The question that haunted me in the weeks leading up to my last C@H conference are now the words that bring a smile to my face. The question I really didn’t have an answer to for the first 3-4 years finally has some meat on its bones. It has purpose.

LoveMo is a company that I dreamed up almost seven years ago while living in Las Vegas. There on my living room floor were the first thoughts considering small business ownership. No name. No vision. Just a genuine joy for putting together customized care packages and shipping them home to family. Seed planted. Fast forward a couple years to the birth of it’s name – LoveMo. The first few times a name rolls off your tongue, it sounds kinda funny. But the moment I heard someone else say it? Especially when that someone else happened to be MY MOM!? That was it for me. Hook, line and sinker. LoveMo was alive. But failing to discover a niche, or any direction, kept it from ever getting off the ground.

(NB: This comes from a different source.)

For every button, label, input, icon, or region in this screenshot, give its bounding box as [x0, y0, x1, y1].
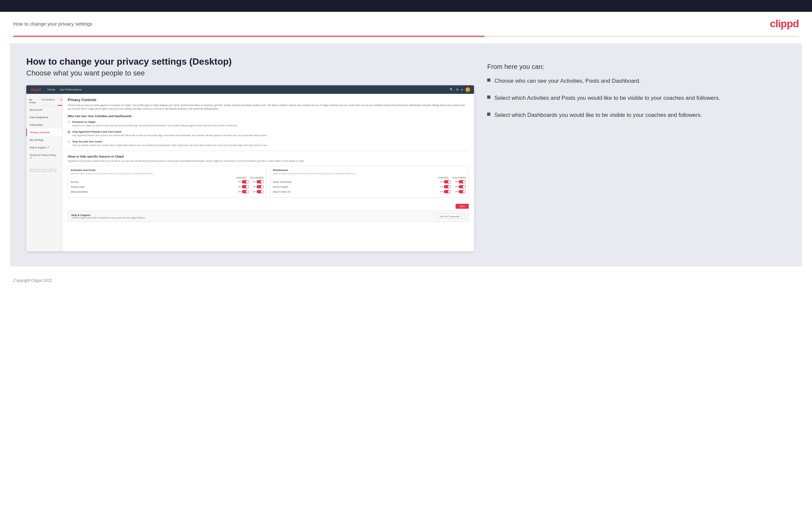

LoveMo was on my heart for so long but I was conflicted in wanting it to be one thing and believing it had to be like everything else I saw. I was paralyzed by comparison and blind to the uniqueness within me. It never quite felt true to who I was. It would be another two years before I’d give LoveMo a serious go. In fact, I’d signed up for Creative @ Heart with absolutely nothing outlined for my business. To add to the list, it was around this very marker last year – about seven weeks away from C@H – when I started my counseling journey. With a fresh heart and super raw emotions, I ventured off to North Carolina for a few days. And as I’ve shared before, that conference totally wrecked me. I remember the final night of the conference, when I could hardly speak during a call with my mom. I was “can’t catch my breath” sobbing in my hotel room. I couldn’t even form words. I cried so hard, I think I scared my poor mama at one point – I continued to reassure her “I’m really okay. I’ll call you later.” That night, through my tears, I was thanking God for 1) the opportunity to participate in the conference 2) for the courage to leap without having it all together and being accepted and embraced despite my experience and 3) for the seed He planted years ago and my journey that had slowly been cultivating that dream. I was overwhelmed by the knowledge shared that so meticulously spoke to my story. God brought every flashlight, flood light and high beam into that conference experience, highlighting the exact nuggets I needed to see, hear, feel, experience in order to fully birth the idea of LoveMo. Through those tears, I began to see a blueprint. When I thought about everything that the conference was, it was simple. It quenched a thirst I didn’t know my soul had. It was educational, but embracing. There was content, but also community. It was an opportunity to unplug from the busyness of our worlds and come together to just soak. Unearth more of our story. Spend more time on self. *light bulb*

What if LoveMo was a company committed to spending more time on self – prioritizing self even amidst every chapter of your life’s story? What if LoveMo offered encouragement, education, community and, of course, gifting to promote self care and teach others to embrace the uniqueness of what’s been written for them? As I sat on that thought for a few days, the flame within me grew from ember to California wildfire! That was it. That was LoveMo. Birthed seven days from the start of the conference.

Seven. 

In seven months, I went from not exactly knowing what my dream was to waking up every day with a new hunger to push towards my purpose. In seven months, I faced the shame and guilt of certain parts of my own story and learned to use my experience to connect people. To heal people. To stand alongside people. And that feels true to me.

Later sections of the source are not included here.